The United Nations and World Health Organization estimate that in 2006 there were about 40 million people infected on the planet. That year more than 4 million people became newly infected and about 3 million died of AIDS. More than 25 million people have died of AIDS since 1981, says the United Nations.
Pope Benedict and bishops worldwide have called for compassion and have stood by abstinence and monogamy as the only tried and true ways to stop the spread of AIDS. Some church leaders have pondered allowing condom use for married couples when one spouse is infected.
Amid end-of-term projects and exams, Newcom and Farnum are selling t-shirts, organizing speakers and setting up a prayer vigil — all for students and residents of Portland.
A panel discussion is set for 7 p.m. Monday, Nov. 26, in the Buckley Center on campus. It will include a nurse who joined her profession because of AIDS and a Holy Cross priest who served as a missionary in Uganda and Kenya. A primer called AIDS 101 is set for 7 p.m. Tuesday, Nov. 27, in room 163 of Buckley Center. AIDS medications and physiological affects will be discussed by microbiology Prof. David Alexander.

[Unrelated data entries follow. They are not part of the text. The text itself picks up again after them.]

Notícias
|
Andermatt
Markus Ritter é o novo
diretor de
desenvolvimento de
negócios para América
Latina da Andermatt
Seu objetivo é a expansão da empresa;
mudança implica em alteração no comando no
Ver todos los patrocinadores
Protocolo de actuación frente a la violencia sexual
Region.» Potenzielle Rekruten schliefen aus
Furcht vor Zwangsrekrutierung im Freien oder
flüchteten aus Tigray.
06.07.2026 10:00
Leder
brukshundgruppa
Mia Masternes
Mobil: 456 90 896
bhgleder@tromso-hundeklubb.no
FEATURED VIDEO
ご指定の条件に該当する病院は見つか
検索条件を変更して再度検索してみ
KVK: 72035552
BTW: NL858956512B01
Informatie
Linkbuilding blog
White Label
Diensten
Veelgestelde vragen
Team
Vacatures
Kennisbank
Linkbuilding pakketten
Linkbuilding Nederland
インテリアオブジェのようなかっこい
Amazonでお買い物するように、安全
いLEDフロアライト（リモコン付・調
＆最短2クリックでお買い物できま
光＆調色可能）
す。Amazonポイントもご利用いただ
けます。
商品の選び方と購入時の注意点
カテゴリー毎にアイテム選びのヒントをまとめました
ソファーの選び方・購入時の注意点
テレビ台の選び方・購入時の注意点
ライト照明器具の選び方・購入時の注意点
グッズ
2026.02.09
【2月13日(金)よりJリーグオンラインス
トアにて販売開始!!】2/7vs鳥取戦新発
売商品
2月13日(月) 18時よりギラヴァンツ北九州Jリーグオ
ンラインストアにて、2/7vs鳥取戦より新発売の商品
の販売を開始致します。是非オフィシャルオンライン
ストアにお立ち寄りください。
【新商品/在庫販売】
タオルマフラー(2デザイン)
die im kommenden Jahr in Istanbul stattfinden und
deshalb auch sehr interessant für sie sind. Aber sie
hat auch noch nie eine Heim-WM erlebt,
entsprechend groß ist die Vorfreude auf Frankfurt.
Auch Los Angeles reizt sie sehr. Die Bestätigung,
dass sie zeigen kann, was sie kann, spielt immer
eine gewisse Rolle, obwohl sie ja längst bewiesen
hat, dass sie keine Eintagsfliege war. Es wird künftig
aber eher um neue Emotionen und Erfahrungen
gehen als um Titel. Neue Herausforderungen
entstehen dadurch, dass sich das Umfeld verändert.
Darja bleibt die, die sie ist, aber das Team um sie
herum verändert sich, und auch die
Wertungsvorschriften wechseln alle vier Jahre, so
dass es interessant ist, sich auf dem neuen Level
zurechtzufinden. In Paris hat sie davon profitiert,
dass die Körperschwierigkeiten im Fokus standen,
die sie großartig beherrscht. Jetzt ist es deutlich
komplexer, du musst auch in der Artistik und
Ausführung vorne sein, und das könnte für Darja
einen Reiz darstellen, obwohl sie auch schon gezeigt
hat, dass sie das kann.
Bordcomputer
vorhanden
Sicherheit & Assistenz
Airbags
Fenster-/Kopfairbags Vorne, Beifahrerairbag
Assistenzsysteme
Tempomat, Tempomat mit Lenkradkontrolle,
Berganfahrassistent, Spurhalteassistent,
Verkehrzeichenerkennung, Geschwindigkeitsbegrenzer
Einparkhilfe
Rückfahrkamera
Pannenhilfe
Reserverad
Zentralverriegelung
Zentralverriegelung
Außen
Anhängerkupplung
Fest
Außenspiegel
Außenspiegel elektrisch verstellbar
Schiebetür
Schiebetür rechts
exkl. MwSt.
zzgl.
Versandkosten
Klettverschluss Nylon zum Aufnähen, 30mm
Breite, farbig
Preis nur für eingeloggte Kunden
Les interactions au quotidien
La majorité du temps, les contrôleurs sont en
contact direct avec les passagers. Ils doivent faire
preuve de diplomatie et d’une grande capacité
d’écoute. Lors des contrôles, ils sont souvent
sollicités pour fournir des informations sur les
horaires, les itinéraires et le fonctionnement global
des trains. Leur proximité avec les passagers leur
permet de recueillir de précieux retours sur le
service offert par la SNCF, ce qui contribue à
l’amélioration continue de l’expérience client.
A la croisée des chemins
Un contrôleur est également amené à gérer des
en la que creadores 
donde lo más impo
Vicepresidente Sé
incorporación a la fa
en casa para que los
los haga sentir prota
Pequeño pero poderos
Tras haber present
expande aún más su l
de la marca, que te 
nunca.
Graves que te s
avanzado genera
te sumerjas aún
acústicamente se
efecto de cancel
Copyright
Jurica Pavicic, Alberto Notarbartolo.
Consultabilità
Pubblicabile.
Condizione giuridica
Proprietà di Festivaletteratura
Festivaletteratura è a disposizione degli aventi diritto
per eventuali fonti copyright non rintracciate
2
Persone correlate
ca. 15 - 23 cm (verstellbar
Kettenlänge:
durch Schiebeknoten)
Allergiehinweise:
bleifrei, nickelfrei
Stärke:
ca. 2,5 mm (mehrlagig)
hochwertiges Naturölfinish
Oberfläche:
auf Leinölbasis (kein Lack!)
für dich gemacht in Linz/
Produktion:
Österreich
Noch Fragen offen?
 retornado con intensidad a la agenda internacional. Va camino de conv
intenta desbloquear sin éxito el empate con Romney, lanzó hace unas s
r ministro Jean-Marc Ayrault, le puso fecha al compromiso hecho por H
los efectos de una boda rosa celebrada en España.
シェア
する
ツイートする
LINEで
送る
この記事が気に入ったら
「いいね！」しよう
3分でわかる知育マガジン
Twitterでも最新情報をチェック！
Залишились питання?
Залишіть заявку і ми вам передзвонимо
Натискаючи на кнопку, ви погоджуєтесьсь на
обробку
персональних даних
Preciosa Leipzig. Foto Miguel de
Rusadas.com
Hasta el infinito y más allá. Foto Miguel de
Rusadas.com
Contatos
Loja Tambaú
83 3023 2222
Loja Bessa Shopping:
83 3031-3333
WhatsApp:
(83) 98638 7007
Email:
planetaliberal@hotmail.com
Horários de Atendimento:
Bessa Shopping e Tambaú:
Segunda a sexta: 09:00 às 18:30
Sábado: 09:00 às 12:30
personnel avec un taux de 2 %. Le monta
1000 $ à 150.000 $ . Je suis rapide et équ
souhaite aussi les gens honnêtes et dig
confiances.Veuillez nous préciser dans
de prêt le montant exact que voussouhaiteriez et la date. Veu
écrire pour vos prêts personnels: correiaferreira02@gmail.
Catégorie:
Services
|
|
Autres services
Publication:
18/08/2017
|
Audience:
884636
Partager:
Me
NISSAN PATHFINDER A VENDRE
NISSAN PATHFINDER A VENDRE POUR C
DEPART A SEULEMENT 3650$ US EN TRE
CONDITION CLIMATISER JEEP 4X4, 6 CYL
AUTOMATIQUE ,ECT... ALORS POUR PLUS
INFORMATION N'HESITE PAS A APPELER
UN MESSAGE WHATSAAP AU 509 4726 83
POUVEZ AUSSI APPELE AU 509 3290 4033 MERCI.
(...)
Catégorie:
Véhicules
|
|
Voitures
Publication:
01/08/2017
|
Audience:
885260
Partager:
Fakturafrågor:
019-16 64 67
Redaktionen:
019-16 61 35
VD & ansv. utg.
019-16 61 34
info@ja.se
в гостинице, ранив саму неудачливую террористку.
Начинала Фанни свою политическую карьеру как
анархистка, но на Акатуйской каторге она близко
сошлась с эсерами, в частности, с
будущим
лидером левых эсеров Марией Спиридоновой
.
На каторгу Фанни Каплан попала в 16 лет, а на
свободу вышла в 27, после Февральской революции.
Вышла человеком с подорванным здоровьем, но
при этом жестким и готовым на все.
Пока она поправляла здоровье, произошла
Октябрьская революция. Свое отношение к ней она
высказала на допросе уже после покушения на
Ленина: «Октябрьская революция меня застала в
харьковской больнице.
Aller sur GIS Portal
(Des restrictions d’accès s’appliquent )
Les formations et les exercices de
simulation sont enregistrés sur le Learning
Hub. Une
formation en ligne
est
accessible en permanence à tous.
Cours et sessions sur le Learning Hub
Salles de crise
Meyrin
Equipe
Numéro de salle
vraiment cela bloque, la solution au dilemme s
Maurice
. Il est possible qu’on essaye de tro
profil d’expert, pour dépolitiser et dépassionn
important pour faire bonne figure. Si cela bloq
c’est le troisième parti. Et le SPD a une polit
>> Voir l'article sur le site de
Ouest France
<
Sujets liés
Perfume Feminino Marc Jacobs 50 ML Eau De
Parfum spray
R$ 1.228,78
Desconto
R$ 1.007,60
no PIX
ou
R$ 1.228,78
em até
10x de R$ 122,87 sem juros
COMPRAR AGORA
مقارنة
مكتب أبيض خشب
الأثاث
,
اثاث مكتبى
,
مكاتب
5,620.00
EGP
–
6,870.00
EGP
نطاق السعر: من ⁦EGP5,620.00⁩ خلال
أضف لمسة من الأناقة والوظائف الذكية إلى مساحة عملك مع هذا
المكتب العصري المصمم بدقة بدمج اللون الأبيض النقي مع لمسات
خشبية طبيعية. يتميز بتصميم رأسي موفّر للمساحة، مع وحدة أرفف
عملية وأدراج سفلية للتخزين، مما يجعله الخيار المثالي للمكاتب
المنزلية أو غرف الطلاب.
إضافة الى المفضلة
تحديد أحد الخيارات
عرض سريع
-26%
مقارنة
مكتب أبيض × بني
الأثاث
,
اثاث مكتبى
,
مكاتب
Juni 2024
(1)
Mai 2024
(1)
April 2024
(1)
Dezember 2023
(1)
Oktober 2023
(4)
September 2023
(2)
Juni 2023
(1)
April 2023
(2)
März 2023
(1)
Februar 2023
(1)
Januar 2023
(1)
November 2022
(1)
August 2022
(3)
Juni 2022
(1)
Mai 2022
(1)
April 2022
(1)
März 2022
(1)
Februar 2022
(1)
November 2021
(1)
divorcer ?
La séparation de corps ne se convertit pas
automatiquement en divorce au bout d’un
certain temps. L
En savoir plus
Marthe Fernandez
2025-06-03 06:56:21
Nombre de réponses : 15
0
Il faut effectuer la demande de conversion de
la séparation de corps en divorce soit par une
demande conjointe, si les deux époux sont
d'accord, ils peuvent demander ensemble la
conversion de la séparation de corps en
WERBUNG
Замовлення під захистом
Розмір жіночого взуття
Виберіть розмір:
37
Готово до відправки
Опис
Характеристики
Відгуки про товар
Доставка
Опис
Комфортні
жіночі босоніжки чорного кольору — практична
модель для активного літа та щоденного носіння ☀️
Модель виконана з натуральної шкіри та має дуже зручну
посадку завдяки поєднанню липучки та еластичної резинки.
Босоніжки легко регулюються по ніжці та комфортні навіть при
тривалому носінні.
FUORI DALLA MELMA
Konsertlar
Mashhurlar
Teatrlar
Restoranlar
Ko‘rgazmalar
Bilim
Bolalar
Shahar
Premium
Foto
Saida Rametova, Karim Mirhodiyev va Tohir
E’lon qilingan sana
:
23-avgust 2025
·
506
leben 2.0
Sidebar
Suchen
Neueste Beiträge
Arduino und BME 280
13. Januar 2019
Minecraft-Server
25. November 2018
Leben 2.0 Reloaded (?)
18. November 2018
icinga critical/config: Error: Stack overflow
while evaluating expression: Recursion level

Between 7 p.m. and 10 p.m. on Wednesday, Nov. 28, there will be a letter-writing campaign and free espresso drinks. Letters will go out to senators seeking continuation of U.S. assistance on AIDS to Africa. The interfaith prayer vigil is set for 7 p.m. Thursday, Nov. 29, in the Chapel of Christ the Teacher. Participants will carry candles and pray for “eyes to recognize our common humanity, and the ears to hear the muted cries of those suffering from HIV and AIDS.” They will ask the almighty for “the courage to dispel fear and ignorance of the pandemic within our community here.”
The vigil will include testimony written by those living with HIV and AIDS and singing of “We Shall Overcome.”
Holy Cross Father Michael Belinsky, a campus minister who has served people living with AIDS, will preside at the vigil, which was assembled by Farnum and Newcom.
“It’s an important thing that they are doing,” Father Belinsky says. “AIDS us still a quiet killer that carries a lot of prejudice.”